Profiling process for Big Data and its three dimentions

No Big Data project will realize the benefits unless it’s really driven by strategic endeavors, organization support and key technical resources. No project should begin before identifying stakeholders and its success criteria which should be measurable. Big data projects should grow incrementally. Use cases and decisions should be catalogued which benefit from Big Data attributes. As mentioned earlier, the results are incremental. Each increment with its metric should be assessed by the control and governance mechanism to help take decisions. Each decision’s impact should be compared against the metric system to achieve the use case driven SMART (smart, measurable, actionable, realistic and time-bound) goal.

Big data is making organizations today to look at their data differently. Data is not only a structured data. Different unstructured formats, images, videos also part of data and are making sense to grow business. Perspectives are forming different meaning and different profiles and there is a need to create different data profiles in realizable manner.
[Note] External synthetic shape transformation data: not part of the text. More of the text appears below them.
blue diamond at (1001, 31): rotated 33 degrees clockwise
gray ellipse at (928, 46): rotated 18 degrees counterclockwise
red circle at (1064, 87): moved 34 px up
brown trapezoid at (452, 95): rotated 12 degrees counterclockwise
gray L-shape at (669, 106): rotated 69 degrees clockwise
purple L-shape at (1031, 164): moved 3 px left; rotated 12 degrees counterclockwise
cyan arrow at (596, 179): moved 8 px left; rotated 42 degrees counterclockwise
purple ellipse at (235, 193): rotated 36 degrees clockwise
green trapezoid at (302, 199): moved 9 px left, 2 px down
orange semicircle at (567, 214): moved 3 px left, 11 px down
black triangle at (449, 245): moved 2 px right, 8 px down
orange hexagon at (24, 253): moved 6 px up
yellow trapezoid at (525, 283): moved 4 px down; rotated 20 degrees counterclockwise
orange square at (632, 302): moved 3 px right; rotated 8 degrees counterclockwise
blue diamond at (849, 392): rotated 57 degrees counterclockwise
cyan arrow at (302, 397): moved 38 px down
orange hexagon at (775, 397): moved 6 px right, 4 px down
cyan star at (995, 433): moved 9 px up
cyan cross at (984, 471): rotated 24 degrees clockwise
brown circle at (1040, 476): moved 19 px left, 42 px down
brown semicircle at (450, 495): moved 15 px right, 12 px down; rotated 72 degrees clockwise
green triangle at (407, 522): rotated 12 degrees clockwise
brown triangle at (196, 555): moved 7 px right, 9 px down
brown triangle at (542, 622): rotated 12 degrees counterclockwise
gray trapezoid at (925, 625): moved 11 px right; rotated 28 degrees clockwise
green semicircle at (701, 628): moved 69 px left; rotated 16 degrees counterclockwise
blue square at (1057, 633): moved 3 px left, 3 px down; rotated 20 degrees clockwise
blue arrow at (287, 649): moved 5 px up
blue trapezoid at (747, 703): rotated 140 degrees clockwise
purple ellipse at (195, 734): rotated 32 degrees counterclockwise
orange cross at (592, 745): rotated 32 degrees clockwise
There are three such main profiles Customer profiles, Product profiles and Service profiles which will give holistic view of data and its meaning to organizations.

Customer Profiles:

Before the dawn of Big Data, traditional transactional system was the only major source of data which used to give information about customer interactions. Day-to-day transactions and payment information was the key data to ‘understand’ the customer as a data-centric approach. Such interaction is just a slice of entire customer buying behavior. Big data gives an opportunity to profile customers using 4I approach.

Interaction: Earlier, organizations used to look for ways to interact with customers. This interaction gives an idea about what customer thinks about organization, its products and service. Now business is observing a paradigm shift to the interaction idea itself. These days, organizations want to understand the ways by which customers are interacting to not only them but with outside world as well. There are two main interaction categories- Internal interaction and External interaction.

Internal Interaction:
All customer interactions triggered or controlled by organization can be called as Internal Interactions. Online portals, service desks, call-centers, surveys etc. are some of the examples of this type. Organizations are completely aware about these sources and they have complete control over the data collected through these interactions. The main data repository is traditional relational databases and data-warehouses. Also, Meta data like log files are available for IT operations or Service operations which can provide some information about service quality attributes.
External Interaction:
All interactions by customers which are out of control of organization can be called as external interactions. Social networking, social CRM, e-Commerce etc. are some examples of these. Customers are posting publically about multiple products, their experiences, their opinions and are marketing indirectly about their buying behavior. One cannot really have control over this influx but can make use of this data for cross-selling, competitor analysis, revise market segmentation etc. New channels like mobile technologies, Internet of Things, wearable technologies are fuelling this data outburst heavily. Organizations can capitalize on these external interactions by using Big Data analytics.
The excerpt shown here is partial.